WellPoint is also promising that it will give doctors data and staffing help to improve their practices. In return, those doctors will have to meet requirements including some form of 24-hour access for patients and keeping a registry to monitor chronic-disease care.
The insurer said the program, which will include only primary-care doctors who meet certain quality goals, could add as much as one or two percentage points to its primary-care spending, which now represents about 6% to 8% of the about $100 billion in claims it processes annually.
WellPoint officials said they think the company’s upfront investment in primary care could reduce its projected medical costs by as much as 20% by 2015 by improving overall patient health and reducing the need for costlier medical services.
Elizabeth Curran, who oversees the insurer’s national network programs, said Aetna wants to “make the appropriate investment to help support” doctors as they seek to improve their practices.

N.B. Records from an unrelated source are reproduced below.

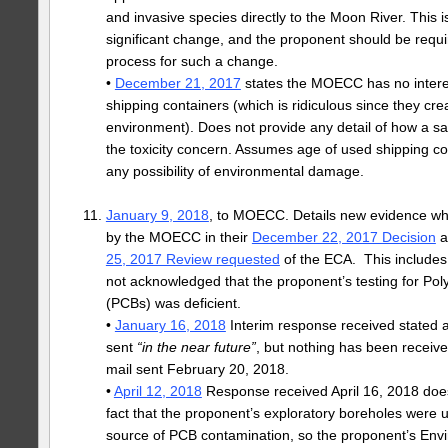
and invasive species directly to the Moon River. This 
significant change, and the proponent should be requi
process for such a change.
•
December 21, 2017
states the MOECC has no intere
shipping containers (which is ridiculous since they crea
environment). Does not provide any detail of how a s
the toxicity concern. Assumes age of used shipping c
any possibility of environmental damage.
January 9, 2018
, to MOECC. Details new evidence wh
by the MOECC in their
December 22, 2017 Decision
a
25, 2017 Review requested
of the ECA. This include
not acknowledged that the proponent’s testing for Pol
(PCBs) was deficient.
•
January 16, 2018
Interim response received stated a
sent
“in the near future”
, but nothing has been receiv
mail sent February 20, 2018.
•
April 12, 2018
Response received April 16, 2018 does
fact that the proponent’s exploratory boreholes were u
source of PCB contamination, so the proponent’s Envi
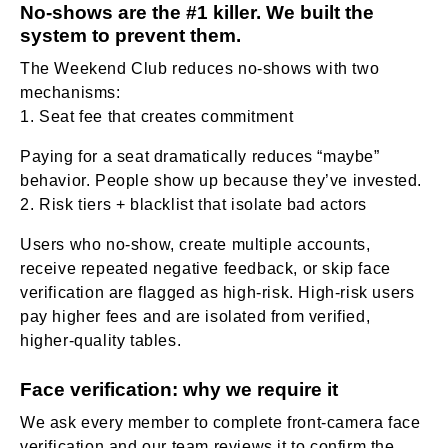
No-shows are the #1 killer. We built the
system to prevent them.
The Weekend Club reduces no-shows with two
mechanisms:
Seat fee that creates commitment
Paying for a seat dramatically reduces “maybe”
behavior. People show up because they’ve invested.
Risk tiers + blacklist that isolate bad actors
Users who no-show, create multiple accounts,
receive repeated negative feedback, or skip face
verification are flagged as high-risk. High-risk users
pay higher fees and are isolated from verified,
higher-quality tables.
Face verification: why we require it
We ask every member to complete front-camera face
verification and our team reviews it to confirm the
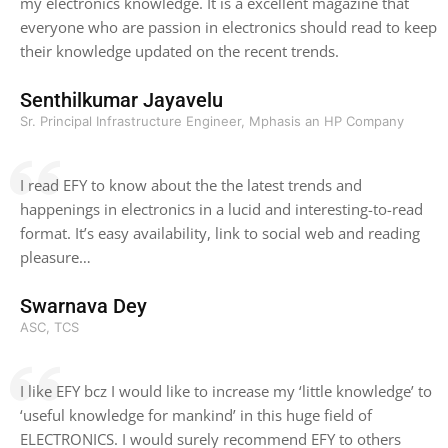
my electronics knowledge. It is a excellent magazine that
everyone who are passion in electronics should read to keep
their knowledge updated on the recent trends.
Senthilkumar Jayavelu
Sr. Principal Infrastructure Engineer, Mphasis an HP Company
I read EFY to know about the the latest trends and
happenings in electronics in a lucid and interesting-to-read
format. It’s easy availability, link to social web and reading
pleasure…
Swarnava Dey
ASC, TCS
I like EFY bcz I would like to increase my ‘little knowledge’ to
‘useful knowledge for mankind’ in this huge field of
ELECTRONICS. I would surely recommend EFY to others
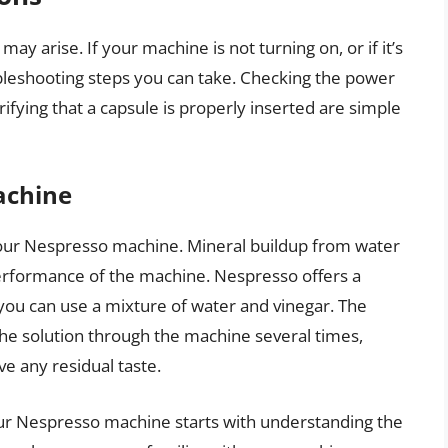
ay arise. If your machine is not turning on, or if it’s
ubleshooting steps you can take. Checking the power
erifying that a capsule is properly inserted are simple
achine
 your Nespresso machine. Mineral buildup from water
performance of the machine. Nespresso offers a
 you can use a mixture of water and vinegar. The
 the solution through the machine several times,
e any residual taste.
our Nespresso machine starts with understanding the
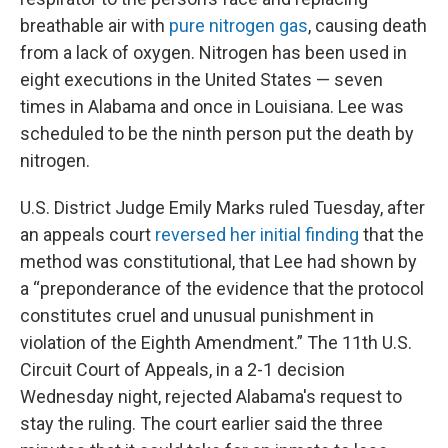
breathable air with
pure nitrogen gas
, causing death
from a lack of oxygen. Nitrogen has been used in
eight executions in the United States — seven
times in Alabama and once in Louisiana. Lee was
scheduled to be the ninth person put the death by
nitrogen.
U.S. District Judge Emily Marks ruled Tuesday, after
an appeals court
reversed her initial finding
that the
method was constitutional, that Lee had shown by
a “preponderance of the evidence that the protocol
constitutes cruel and unusual punishment in
violation of the Eighth Amendment.” The 11th U.S.
Circuit Court of Appeals, in a 2-1 decision
Wednesday night, rejected Alabama's request to
stay the ruling. The court earlier said the three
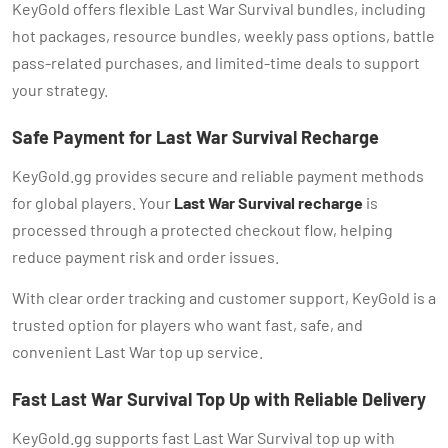
KeyGold offers flexible Last War Survival bundles, including
hot packages, resource bundles, weekly pass options, battle
pass-related purchases, and limited-time deals to support
your strategy.
Safe Payment for Last War Survival Recharge
KeyGold.gg provides secure and reliable payment methods
for global players. Your
Last War Survival recharge
is
processed through a protected checkout flow, helping
reduce payment risk and order issues.
With clear order tracking and customer support, KeyGold is a
trusted option for players who want fast, safe, and
convenient Last War top up service.
Fast Last War Survival Top Up with Reliable Delivery
KeyGold.gg supports fast Last War Survival top up with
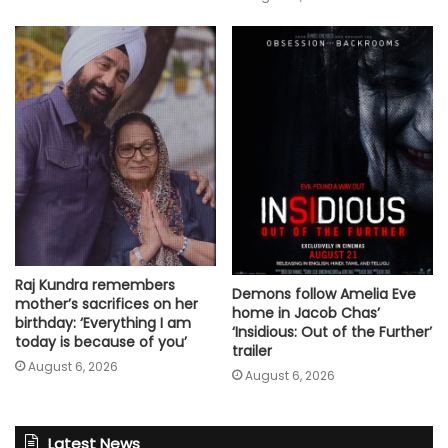
Raj Kundra remembers
Demons follow Amelia Eve
mother’s sacrifices on her
home in Jacob Chas’
birthday: ‘Everything I am
‘Insidious: Out of the Further’
today is because of you’
trailer
August 6, 2026
August 6, 2026
Latest News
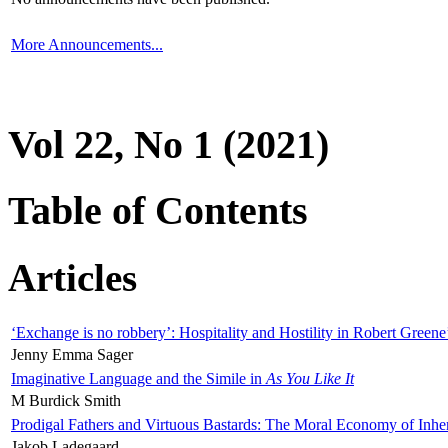
More Announcements...
Vol 22, No 1 (2021)
Table of Contents
Articles
‘Exchange is no robbery’: Hospitality and Hostility in Robert Greene
Jenny Emma Sager
Imaginative Language and the Simile in
As You Like It
M Burdick Smith
Prodigal Fathers and Virtuous Bastards: The Moral Economy of Inhe
Jakob Ladegaard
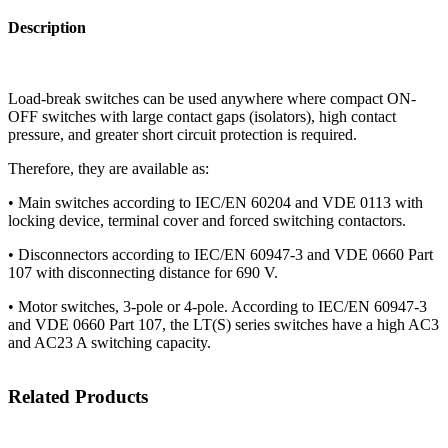
Description
Load-break switches can be used anywhere where compact ON-
OFF switches with large contact gaps (isolators), high contact
pressure, and greater short circuit protection is required.
Therefore, they are available as:
• Main switches according to IEC/EN 60204 and VDE 0113 with
locking device, terminal cover and forced switching contactors.
• Disconnectors according to IEC/EN 60947-3 and VDE 0660 Part
107 with disconnecting distance for 690 V.
• Motor switches, 3-pole or 4-pole. According to IEC/EN 60947-3
and VDE 0660 Part 107, the LT(S) series switches have a high AC3
and AC23 A switching capacity.
Related Products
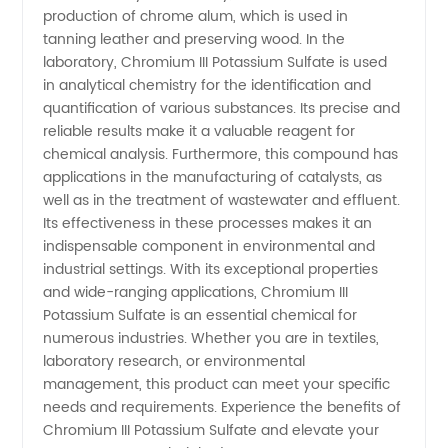
Sulfate
production of chrome alum, which is used in
tanning leather and preserving wood. In the
in China
laboratory, Chromium III Potassium Sulfate is used
in analytical chemistry for the identification and
quantification of various substances. Its precise and
reliable results make it a valuable reagent for
chemical analysis. Furthermore, this compound has
applications in the manufacturing of catalysts, as
well as in the treatment of wastewater and effluent.
Its effectiveness in these processes makes it an
indispensable component in environmental and
industrial settings. With its exceptional properties
and wide-ranging applications, Chromium III
Potassium Sulfate is an essential chemical for
numerous industries. Whether you are in textiles,
laboratory research, or environmental
management, this product can meet your specific
needs and requirements. Experience the benefits of
Chromium III Potassium Sulfate and elevate your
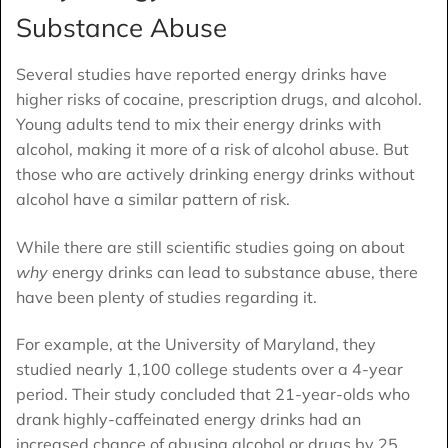
Substance Abuse
Several studies have reported energy drinks have
higher risks of cocaine, prescription drugs, and alcohol.
Young adults tend to mix their energy drinks with
alcohol, making it more of a risk of alcohol abuse. But
those who are actively drinking energy drinks without
alcohol have a similar pattern of risk.
While there are still scientific studies going on about
why
energy drinks can lead to substance abuse, there
have been plenty of studies regarding it.
For example, at the University of Maryland, they
studied nearly 1,100 college students over a 4-year
period. Their study concluded that 21-year-olds who
drank highly-caffeinated energy drinks had an
increased chance of abusing alcohol or drugs by 25.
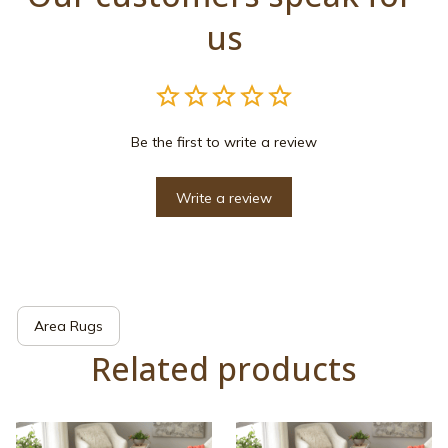
us
Be the first to write a review
Write a review
Area Rugs
Related products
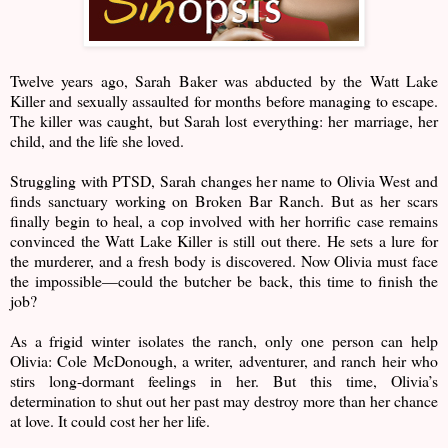
Twelve years ago, Sarah Baker was abducted by the Watt Lake
Killer and sexually assaulted for months before managing to escape.
The killer was caught, but Sarah lost everything: her marriage, her
child, and the life she loved.
Struggling with PTSD, Sarah changes her name to Olivia West and
finds sanctuary working on Broken Bar Ranch. But as her scars
finally begin to heal, a cop involved with her horrific case remains
convinced the Watt Lake Killer is still out there. He sets a lure for
the murderer, and a fresh body is discovered. Now Olivia must face
the impossible—could the butcher be back, this time to finish the
job?
As a frigid winter isolates the ranch, only one person can help
Olivia: Cole McDonough, a writer, adventurer, and ranch heir who
stirs long-dormant feelings in her. But this time, Olivia’s
determination to shut out her past may destroy more than her chance
at love. It could cost her her life.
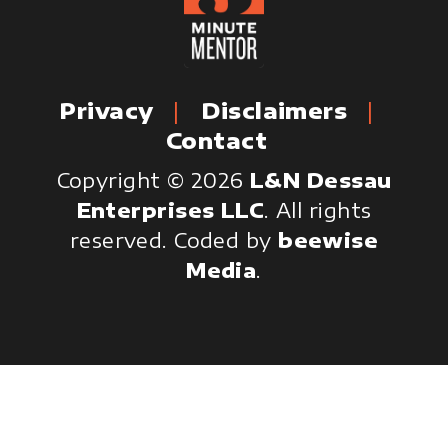
Privacy
Disclaimers
Contact
Copyright © 2026
L&N Dessau
Enterprises LLC
. All rights
reserved.
Coded by
beewise
Media
.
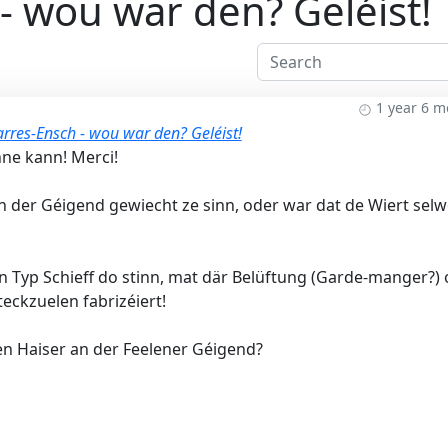
- wou war den? Geléist!
1 year 6 
rres-Ensch - wou war den? Geléist!
nne kann! Merci!
an der Géigend gewiecht ze sinn, oder war dat de Wiert sel
n Typ Schieff do stinn, mat där Belüftung (Garde-manger?)
eckzuelen fabrizéiert!
en Haiser an der Feelener Géigend?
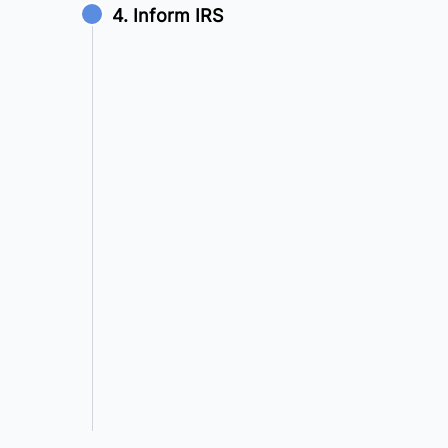
4. Inform IRS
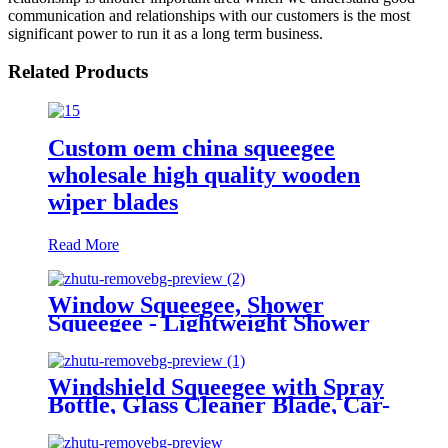
communication and relationships with our customers is the most
significant power to run it as a long term business.
Related Products
Custom oem china squeegee
wholesale high quality wooden
wiper blades
Read More
Window Squeegee, Shower
Squeegee - Lightweight Shower
Squeegy Cleaner | Bathroom
Squeegee Portable Car Glass
Cleaner Small Wiper
Windshield Squeegee with Spray
Bottle, Glass Cleaner Blade, Car-
Cleaning Tool, All Purpose
Squeegee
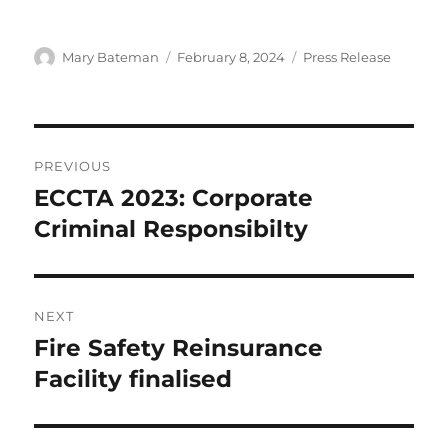
Author
Mary Bateman
Posted
February 8, 2024
Categories
Press Release
on
Post
PREVIOUS
navigation
ECCTA 2023: Corporate
Previous
Criminal Responsibilty
post:
NEXT
Fire Safety Reinsurance
Next
Facility finalised
post:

Several early medical-home pilot projects have shown signs of improved quality and patient satisfaction, researchers said. Some regional insurers, such as Maryland-based CareFirst BlueCross BlueShield, have moved ahead with broader programs.
Still, “we have no strong evidence of cost savings yet,” at least based on short-term results published so far, said Meredith Rosenthal, a Harvard researcher who studies health-care payment.
WellPoint said its savings projections are based largely on its own data from medical-home pilot projects.
One big question is whether higher payments from any one insurer can change the way doctors work, given that many patients will still have more-traditional coverage. Bruce Bagley, medical director for quality improvement at the American Academy of Family Physicians, said he welcomed the new efforts. But, he said, “if you only have 10% of your practice that you’re getting paid extra for, that’s not enough to get your attention.”
WellPoint pointed to its substantial market share of 15% to 46% of people with coverage in the 14 states it serves. It said it expects around 70% of the primary-care doctors in its network to join its new program by the end of 2014.